John Smith

Personal information
- Date of birth: 12 August 1855
- Place of birth: Mauchline, Ayrshire, Scotland
- Date of death: 16 November 1934 (aged 79)
- Place of death: Kirkcaldy, Scotland
- Position(s): Inside-Forward

Senior career*
- Years: Team / Apps / (Gls)
- 1877–1879: Mauchline
- 1880–1881: Edinburgh University
- 1881–1885: Queen's Park
- 1884–1888: Corinthian FC

International career^{‡}
- 1877–1884: Scotland / 10 / (10)

Rugby union career
- Position(s): Full Back

Amateur team(s)
- Years: Team / Apps / (Points)
- Edinburgh University /  / ()
- –: Edinburgh Wanderers /  / ()

Provincial / State sides
- Years: Team / Apps / (Points)
- 1876: Edinburgh District /  / ()
- 1876: East of Scotland District /  / ()

International career
- Years: Team / Apps / (Points)
- 1888: British and Irish Lions / 9 / (0)

= John Smith (sportsman, born 1855) =

Scottish footballer and British Lions & Scotland international rugby union player

John Smith (12 August 1855 – 16 November 1934) was a Scottish footballer of the 1870s and 1880s. He is also notable for playing rugby union and was a member of the first British Lions team that toured Australia and New Zealand in 1888.

==Football career==

===Club career===
Smith began playing football at Mauchline F.C. before transferring to Edinburgh University while he studied. After completing his studies in the early 1880s he joined Queen's Park, where he won the Scottish Cup in 1881, 1882 and 1884. He became the first player to score a hat-trick in a Scottish Cup final when he scored all three of Queen's Park's goals in the 1881 final replay against Dumbarton. He was not selected to play in the 1882 final and no match took place in 1884 – Queen's Park were awarded the trophy after Vale of Leven failed to appear. In 1884 Smith was part of the Queen's Park team that reached the FA Cup Final, losing 2–1 to Blackburn Rovers. Whilst at Queen's Park, he also finished second in the 100 yards at the inaugural Scottish Athletics Championships of 1883.

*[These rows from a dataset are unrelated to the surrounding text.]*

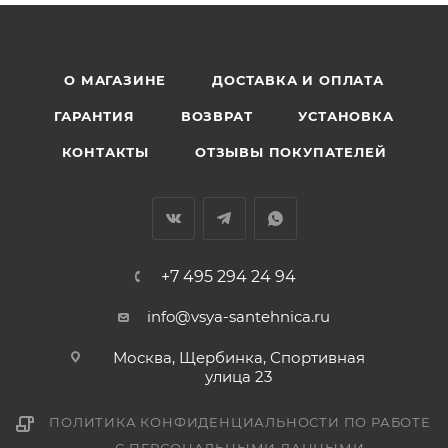
О МАГАЗИНЕ
ДОСТАВКА И ОПЛАТА
ГАРАНТИЯ
ВОЗВРАТ
УСТАНОВКА
КОНТАКТЫ
ОТЗЫВЫ ПОКУПАТЕЛЕЙ
+7 495 294 24 94
info@vsya-santehnica.ru
Москва, Щербинка, Спортивная
улица 23
ПОЛИТИКА КОНФИДЕНЦИАЛЬНОСТИ ПО РАБОТЕ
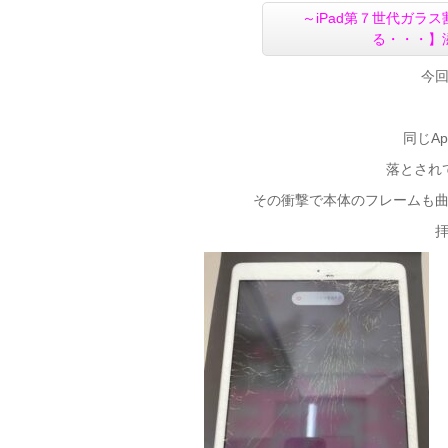
～iPad第７世代ガラ
る・・・】
今
同じAp
落とされ
その衝撃で本体のフレームも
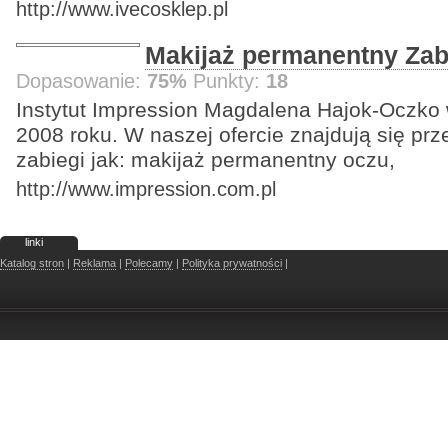
http://www.ivecosklep.pl
Makijaż permanentny Zab
Dopasowanie:
75%
Punkty:
18
Instytut Impression Magdalena Hajok-Oczko 
2008 roku. W naszej ofercie znajdują się prz
zabiegi jak: makijaż permanentny oczu,
http://www.impression.com.pl
linki
Katalog stron
|
Reklama
|
Polecamy
|
Polityka prywatności
|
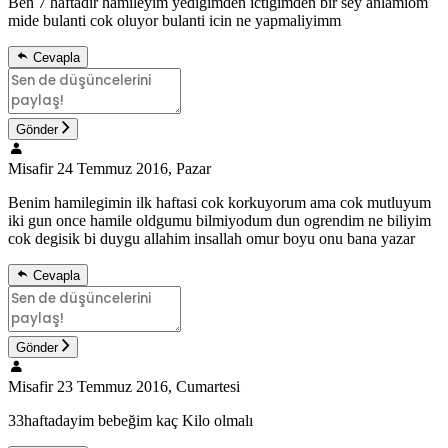
Ben 7 haftadir hamileyim yedigimden ictigimden bir sey anlamiom
mide bulanti cok oluyor bulanti icin ne yapmaliyimm
Cevapla
Gönder
Misafir
24 Temmuz 2016, Pazar
Benim hamilegimin ilk haftasi cok korkuyorum ama cok mutluyum
iki gun once hamile oldgumu bilmiyodum dun ogrendim ne biliyim
cok degisik bi duygu allahim insallah omur boyu onu bana yazar
Cevapla
Gönder
Misafir
23 Temmuz 2016, Cumartesi
33haftadayim bebeğim kaç Kilo olmalı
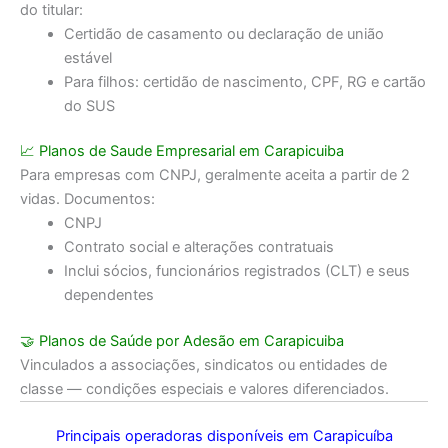
do titular:
Certidão de casamento ou declaração de união
estável
Para filhos: certidão de nascimento, CPF, RG e cartão
do SUS
📈
Planos de Saude Empresarial em Carapicuiba
Para empresas com CNPJ, geralmente aceita a partir de 2
vidas. Documentos:
CNPJ
Contrato social e alterações contratuais
Inclui sócios, funcionários registrados (CLT) e seus
dependentes
🤝
Planos de Saúde por Adesão em Carapicuiba
Vinculados a associações, sindicatos ou entidades de
classe — condições especiais e valores diferenciados.
Principais operadoras disponíveis em Carapicuíba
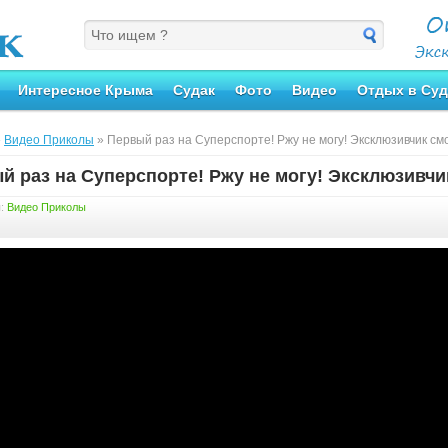
Интересное Крыма
Судак
Фото
Видео
Отдых в Суд
»
Видео Приколы
» Первый раз на Суперспорте! Ржу не могу! Эксклюзивчик см
й раз на Суперспорте! Ржу не могу! Эксклюзивчи
я:
Видео Приколы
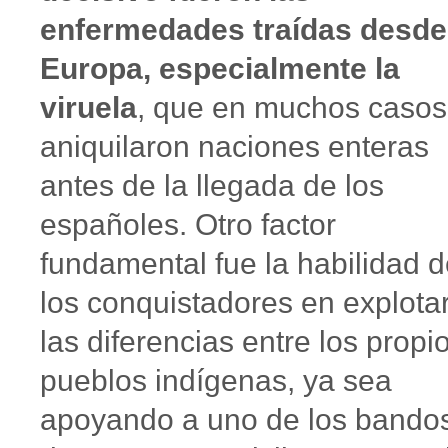
enfermedades traídas desde
Europa, especialmente la
viruela
, que en muchos casos
aniquilaron naciones enteras
antes de la llegada de los
españoles. Otro factor
fundamental fue la habilidad 
los conquistadores en explota
las diferencias entre los propi
pueblos indígenas, ya sea
apoyando a uno de los bando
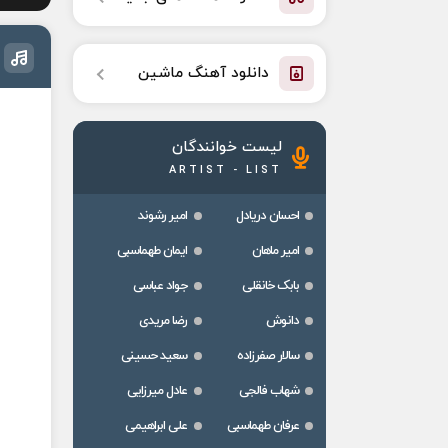
دانلود آهنگ ماشین
لیست خوانندگان
ARTIST - LIST
احسان دریادل
امیر رشوند
امیر ماهان
ایمان طهماسبی
بابک خانقلی
جواد عباسی
دانوش
رضا مریدی
سالار صفرزاده
سعید حسینی
شهاب فالجی
عادل میرزایی
عرفان طهماسبی
علی ابراهیمی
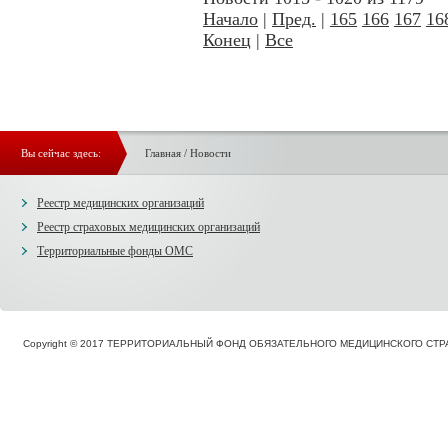
Начало
|
Пред.
|
165
166
167
16
Конец
|
Все
Вы сейчас здесь:
Главная
/
Новости
Реестр медицинских организаций
Реестр страховых медицинских организаций
Территориальные фонды ОМС
Copyright © 2017 ТЕРРИТОРИАЛЬНЫЙ ФОНД ОБЯЗАТЕЛЬНОГО МЕДИЦИНСКОГО С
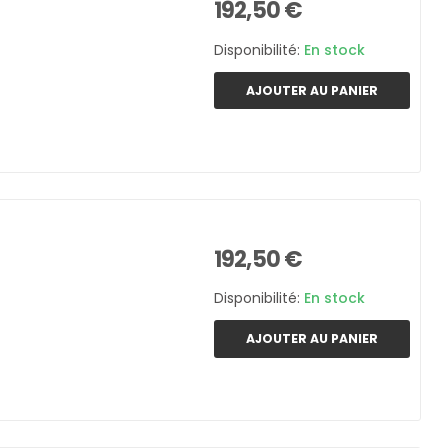
192,50 €
Disponibilité:
En stock
AJOUTER AU PANIER
192,50 €
Disponibilité:
En stock
AJOUTER AU PANIER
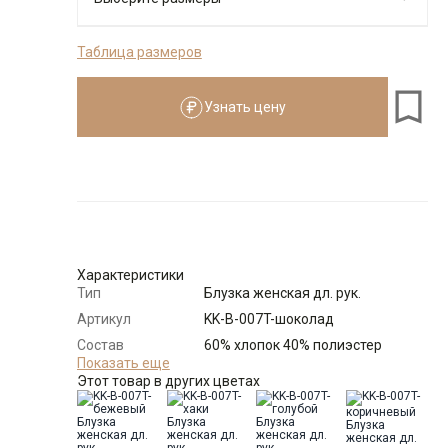
Таблица размеров
Размеры для роста
см
Узнать цену
Размер
Количество
Доступно
52-54
-
+
7
Выбрать размерный ряд
Характеристики
по 1 шт каждого доступного размера
Тип
Блузка женская дл. рук.
Артикул
KK-B-007T-шоколад
Состав
60% хлопок 40% полиэстер
сырья
Показать еще
Этот товар в других цветах
Бренд
KATHARINA KROSS (Россия)
Модель
Свободная
Цвет
Коричневый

Smith often played under the pseudonyms J.C. Miller and J.S. Miller. He also played occasionally as a guest for the Corinthians, Swifts and Liverpool Ramblers. He was banned from playing for or against any Scottish club or for the Scottish national team in 1885 after he played for Corinthians against a professional English club, thus breaching the Scottish Football Association's amateur regulations.

===International career===
Smith earned ten caps in total for the Scotland national football team, scoring 10 goals. His first four appearances were as a Mauchline player – he was the sole club representative to have been selected for international duty. In what proved to be his final appearance before being banished by the governing body, he scored the only goal of the match as Scotland defeated England to secure the 1883–84 British Home Championship (the first edition of the competition).

====International goals====

Scores and results list Scotland's goal tally first.

| # | Date | Venue | Opponent | Score | Result | Competition |
| 1 | 5 April 1879 | Kennington Oval, London | England | 3–1 | 4–5 | Friendly |
| 2 | 7 April 1879 | Acton Park, Wrexham | Wales | 2–0 | 3–0 | Friendly |
| 3 | 3–0 |
| 4 | 12 March 1881 | Kennington Oval, London | England | 1–0 | 6–1 | Friendly |
| 5 | 3–1 |
| 6 | 5–1 |
| 7 | 10 March 1883 | Bramall Lane, Sheffield | England | 1–0 | 3–2 | Friendly |
| 8 | 2–1 |
| 9 | 12 March 1883 | Acton Park, Wrexham | Wales | 1–0 | 3–0 | Friendly |
| 10 | 15 March 1884 | Cathkin Park [I], Glasgow | England | 1–0 | 1–0 | British Home Championship |

===Referee===

Smith sometimes officiated as a football referee.

==Rugby Union career==
As well as football, Smith also played rugby union. He played as a forward for Edinburgh University and Edinburgh Wanderers, and was capped by Edinburgh District in 1876 and by East of Scotland District the following year.

In 1876 Smith was a reserve for the Scottish national rugby team. In 1888 he was selected as a member of the British and Irish Lions team to tour New Zealand and Australia (this squad contained few full internationals as the national bodies perceived it as akin to a professional enterprise and refused to sanction it). His skills as a player were called upon on nine occasions, though he failed to score in any of the matches. His primary role on the 1888 tour was to act as the team's referee.

==Medical career==

As a physician, he practised in Brycehall, Kirkcaldy.